MATERIALS PROVIDED section start

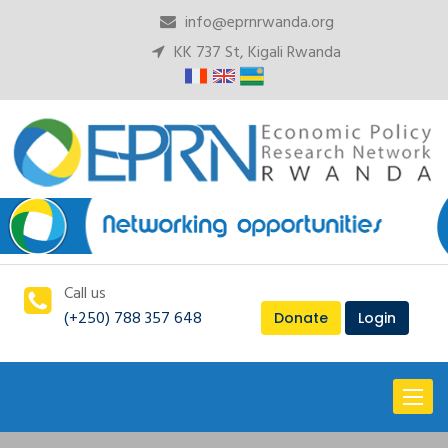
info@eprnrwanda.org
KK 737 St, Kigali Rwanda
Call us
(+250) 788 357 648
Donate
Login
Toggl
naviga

MATERIALS PROVIDED section end
MATERIALS PROVIDED section start

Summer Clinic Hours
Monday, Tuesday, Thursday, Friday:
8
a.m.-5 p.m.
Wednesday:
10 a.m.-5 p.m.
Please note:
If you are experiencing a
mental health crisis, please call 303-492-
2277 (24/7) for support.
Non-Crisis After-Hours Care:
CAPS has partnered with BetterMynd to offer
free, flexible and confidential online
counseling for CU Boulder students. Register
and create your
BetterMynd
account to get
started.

MATERIALS PROVIDED section end

TO DO: In the lines above, find the word "Hours" and copy every line it occurs in.

RESULT OF THIS EXERCISE:
Summer Clinic Hours
Non-Crisis After-Hours Care:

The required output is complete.